Matt Massey didn’t originally plan to get into the geology field as a profession. "I was an undergraduate engineering major at the University of Tennessee, and I took geology as an elective and really liked it,” he says. “I had a good teacher, and enjoyed the class."

So he changed his major, earning a bachelor’s degree in geology at UT in 2000, followed by master’s and doctoral degrees at UK’s Department of Earth and Environmental Sciences, where he also served as an instructor and post-doctoral research associate. On March 16, Massey joined the Geologic Mapping Section of KGS, where he will participate in surficial mapping supported by the STATEMAP program. Massey already had experience with this USGS-supported mapping program. He had mapped a quadrangle in Massachusetts in a STATEMAP-funded post-doctoral project. He had also mapped another Massachusetts quadrangle that was the basis of his Ph.D. dissertation; it was funded by the related EDMAP program, which provides competitive funding to train college and university students in geologic mapping.

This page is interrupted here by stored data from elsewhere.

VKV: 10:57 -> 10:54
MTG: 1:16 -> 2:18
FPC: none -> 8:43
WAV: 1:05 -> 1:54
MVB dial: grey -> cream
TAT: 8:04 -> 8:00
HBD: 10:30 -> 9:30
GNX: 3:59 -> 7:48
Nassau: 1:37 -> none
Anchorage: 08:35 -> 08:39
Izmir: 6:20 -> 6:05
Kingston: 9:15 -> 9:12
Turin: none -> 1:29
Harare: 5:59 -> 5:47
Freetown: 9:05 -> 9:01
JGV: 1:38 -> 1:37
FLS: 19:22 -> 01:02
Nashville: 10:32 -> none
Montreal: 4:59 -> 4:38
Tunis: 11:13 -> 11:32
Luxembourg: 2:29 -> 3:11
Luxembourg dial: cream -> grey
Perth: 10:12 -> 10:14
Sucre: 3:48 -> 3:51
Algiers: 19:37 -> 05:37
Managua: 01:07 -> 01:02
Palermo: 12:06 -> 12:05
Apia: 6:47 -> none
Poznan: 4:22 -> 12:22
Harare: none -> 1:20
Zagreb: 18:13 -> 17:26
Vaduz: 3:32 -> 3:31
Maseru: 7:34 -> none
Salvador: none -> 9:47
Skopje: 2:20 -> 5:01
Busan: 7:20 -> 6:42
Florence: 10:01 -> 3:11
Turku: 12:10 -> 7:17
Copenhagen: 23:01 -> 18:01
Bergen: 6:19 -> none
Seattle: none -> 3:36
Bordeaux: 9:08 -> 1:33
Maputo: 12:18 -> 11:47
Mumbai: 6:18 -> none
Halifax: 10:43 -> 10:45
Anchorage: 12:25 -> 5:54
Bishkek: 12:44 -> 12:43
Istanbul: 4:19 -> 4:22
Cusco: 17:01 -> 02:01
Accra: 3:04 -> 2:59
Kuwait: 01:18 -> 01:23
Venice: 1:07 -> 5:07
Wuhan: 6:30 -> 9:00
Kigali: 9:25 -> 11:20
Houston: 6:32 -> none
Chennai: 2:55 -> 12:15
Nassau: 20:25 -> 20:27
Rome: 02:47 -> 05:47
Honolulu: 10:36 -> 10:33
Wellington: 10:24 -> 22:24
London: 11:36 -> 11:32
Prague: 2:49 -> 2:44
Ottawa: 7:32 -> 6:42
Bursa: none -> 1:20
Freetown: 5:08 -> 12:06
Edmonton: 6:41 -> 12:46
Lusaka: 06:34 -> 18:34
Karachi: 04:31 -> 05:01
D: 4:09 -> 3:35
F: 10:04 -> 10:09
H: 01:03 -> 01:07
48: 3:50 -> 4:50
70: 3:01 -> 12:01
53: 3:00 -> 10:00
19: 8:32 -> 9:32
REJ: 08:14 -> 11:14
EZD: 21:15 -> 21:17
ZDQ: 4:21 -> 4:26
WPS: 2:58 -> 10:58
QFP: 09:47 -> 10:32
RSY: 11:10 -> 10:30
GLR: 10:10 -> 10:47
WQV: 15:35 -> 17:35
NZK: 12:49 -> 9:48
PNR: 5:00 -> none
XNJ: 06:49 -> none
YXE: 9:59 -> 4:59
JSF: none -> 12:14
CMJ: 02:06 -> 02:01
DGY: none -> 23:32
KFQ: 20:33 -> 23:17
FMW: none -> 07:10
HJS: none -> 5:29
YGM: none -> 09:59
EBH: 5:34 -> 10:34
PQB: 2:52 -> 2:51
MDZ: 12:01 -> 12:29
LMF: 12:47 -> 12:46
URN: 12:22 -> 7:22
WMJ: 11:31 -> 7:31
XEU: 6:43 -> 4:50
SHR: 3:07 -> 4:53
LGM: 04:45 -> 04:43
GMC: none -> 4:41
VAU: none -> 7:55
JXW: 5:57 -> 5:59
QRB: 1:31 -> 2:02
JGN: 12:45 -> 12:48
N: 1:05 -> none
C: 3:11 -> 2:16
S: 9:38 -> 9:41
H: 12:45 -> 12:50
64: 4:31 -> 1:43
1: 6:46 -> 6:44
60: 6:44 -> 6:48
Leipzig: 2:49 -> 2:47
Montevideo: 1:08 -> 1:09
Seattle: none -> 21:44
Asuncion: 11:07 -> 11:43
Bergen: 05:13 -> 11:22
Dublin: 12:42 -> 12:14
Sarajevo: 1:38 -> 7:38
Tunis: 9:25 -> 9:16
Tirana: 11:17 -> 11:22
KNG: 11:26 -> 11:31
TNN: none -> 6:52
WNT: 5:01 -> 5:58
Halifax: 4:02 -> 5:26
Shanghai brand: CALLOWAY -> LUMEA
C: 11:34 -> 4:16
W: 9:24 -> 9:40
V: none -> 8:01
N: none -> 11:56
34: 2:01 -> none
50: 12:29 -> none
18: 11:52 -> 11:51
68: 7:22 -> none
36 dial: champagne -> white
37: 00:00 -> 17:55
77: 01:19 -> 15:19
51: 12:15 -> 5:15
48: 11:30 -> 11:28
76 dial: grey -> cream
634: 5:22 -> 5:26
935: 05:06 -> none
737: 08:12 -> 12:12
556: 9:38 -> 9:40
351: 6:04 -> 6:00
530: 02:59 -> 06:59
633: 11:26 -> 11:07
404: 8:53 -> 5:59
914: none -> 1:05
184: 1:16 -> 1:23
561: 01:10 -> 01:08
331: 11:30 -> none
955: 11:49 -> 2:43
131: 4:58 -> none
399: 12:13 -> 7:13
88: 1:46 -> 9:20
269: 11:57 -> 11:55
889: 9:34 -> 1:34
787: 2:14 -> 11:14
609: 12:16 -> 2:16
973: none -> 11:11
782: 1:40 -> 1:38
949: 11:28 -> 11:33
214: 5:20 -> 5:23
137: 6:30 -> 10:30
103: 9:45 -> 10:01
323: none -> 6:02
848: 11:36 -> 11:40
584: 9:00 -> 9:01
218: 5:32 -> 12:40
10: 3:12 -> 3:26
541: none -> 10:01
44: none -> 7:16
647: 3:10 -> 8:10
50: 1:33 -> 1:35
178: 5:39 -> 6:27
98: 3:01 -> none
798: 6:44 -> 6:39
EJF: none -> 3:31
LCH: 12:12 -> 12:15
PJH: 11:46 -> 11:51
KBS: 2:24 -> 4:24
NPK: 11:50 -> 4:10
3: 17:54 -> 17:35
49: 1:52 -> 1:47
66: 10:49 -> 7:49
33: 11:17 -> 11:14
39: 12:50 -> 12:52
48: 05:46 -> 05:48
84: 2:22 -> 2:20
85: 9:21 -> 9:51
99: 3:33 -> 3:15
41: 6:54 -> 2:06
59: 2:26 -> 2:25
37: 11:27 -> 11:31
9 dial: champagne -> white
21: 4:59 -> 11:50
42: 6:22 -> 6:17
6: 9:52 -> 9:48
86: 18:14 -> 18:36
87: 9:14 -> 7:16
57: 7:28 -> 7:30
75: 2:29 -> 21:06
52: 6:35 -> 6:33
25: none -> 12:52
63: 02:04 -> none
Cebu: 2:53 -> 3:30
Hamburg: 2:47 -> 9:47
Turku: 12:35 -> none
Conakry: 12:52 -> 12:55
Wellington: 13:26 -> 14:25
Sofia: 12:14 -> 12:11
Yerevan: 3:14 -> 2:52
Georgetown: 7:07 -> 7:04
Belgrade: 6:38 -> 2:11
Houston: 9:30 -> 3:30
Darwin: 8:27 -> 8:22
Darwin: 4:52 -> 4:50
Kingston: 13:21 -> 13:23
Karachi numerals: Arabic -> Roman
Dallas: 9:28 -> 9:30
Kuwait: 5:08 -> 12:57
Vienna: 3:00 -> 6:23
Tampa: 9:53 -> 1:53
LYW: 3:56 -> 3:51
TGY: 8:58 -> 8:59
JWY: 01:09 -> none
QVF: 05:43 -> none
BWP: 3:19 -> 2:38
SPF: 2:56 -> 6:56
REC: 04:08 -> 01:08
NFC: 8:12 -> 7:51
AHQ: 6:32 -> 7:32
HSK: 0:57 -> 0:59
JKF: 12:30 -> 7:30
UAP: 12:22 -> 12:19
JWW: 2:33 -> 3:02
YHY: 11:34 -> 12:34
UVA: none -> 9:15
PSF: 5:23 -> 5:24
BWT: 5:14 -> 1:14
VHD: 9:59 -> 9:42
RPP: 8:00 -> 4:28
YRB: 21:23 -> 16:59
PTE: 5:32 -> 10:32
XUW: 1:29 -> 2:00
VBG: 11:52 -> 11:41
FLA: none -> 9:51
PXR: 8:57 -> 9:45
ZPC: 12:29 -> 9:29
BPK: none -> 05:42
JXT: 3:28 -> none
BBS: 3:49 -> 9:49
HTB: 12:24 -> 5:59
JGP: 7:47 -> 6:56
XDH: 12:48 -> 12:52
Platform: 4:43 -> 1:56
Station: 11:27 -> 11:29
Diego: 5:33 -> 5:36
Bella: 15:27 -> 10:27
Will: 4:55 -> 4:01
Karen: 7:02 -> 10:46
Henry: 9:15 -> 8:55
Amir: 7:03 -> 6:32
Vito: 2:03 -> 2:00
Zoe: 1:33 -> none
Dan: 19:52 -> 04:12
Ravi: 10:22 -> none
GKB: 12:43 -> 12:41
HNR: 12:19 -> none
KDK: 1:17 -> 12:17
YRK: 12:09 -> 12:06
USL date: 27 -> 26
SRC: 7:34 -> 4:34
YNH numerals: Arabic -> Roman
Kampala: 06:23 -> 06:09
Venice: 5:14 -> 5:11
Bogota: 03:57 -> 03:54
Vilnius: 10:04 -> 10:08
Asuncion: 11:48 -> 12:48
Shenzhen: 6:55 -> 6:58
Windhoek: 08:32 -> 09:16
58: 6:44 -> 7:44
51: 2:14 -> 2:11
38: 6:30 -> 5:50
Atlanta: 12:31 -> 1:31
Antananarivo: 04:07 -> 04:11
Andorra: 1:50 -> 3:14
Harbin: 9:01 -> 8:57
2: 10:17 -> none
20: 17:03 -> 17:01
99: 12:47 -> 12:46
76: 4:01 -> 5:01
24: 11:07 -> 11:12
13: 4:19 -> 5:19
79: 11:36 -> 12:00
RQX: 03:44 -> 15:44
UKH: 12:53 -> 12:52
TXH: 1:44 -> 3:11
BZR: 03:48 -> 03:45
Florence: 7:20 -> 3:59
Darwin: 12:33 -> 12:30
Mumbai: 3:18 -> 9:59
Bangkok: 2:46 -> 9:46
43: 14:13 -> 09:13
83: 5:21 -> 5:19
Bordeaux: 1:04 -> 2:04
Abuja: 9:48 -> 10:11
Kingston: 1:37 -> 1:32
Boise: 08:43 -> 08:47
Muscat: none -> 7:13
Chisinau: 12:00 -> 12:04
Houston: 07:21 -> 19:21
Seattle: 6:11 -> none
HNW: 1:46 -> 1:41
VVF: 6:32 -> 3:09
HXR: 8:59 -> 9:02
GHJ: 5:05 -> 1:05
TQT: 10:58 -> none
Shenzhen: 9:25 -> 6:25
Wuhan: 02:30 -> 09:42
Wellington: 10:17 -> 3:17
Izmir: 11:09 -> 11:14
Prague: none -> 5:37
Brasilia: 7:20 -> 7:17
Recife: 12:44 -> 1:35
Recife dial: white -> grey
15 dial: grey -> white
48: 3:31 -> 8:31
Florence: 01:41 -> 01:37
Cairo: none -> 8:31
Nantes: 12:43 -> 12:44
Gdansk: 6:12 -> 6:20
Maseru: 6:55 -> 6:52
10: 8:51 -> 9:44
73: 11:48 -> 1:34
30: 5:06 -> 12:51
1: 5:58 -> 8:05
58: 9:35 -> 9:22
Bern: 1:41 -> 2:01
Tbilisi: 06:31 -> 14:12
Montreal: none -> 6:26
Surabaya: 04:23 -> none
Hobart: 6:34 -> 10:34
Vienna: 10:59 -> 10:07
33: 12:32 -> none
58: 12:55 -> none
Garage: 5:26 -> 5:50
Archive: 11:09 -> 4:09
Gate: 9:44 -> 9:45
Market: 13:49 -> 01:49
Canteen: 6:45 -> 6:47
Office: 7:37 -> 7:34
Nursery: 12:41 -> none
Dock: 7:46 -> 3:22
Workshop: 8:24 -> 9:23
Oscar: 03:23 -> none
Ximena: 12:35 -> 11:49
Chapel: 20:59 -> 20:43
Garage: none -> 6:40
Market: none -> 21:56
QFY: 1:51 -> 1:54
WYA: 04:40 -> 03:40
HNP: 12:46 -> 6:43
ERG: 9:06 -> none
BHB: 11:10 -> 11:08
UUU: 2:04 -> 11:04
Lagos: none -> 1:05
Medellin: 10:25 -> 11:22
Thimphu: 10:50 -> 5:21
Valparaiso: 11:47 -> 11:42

"I’m here to develop new collaborations, learn new things, and see where that takes me,” Massey says. “I enjoy mapping, obviously, as well as being outside. I’ve been into rock climbing since high school. That’s all I try to do in my free time."

Massey is originally from Alabama, but lived also in Tennessee and Wyoming, as a result of his father’s career as a coal mining engineer. His father also had an interest in collecting rocks. "He got me interested in them at an early age. He would bring different kinds of geodes and rocks they would find at mine sites. I guess that did get my interest in geology started."

Massey has also served as an assistant professor at Marshall University and a visiting scientist at the University of Liverpool.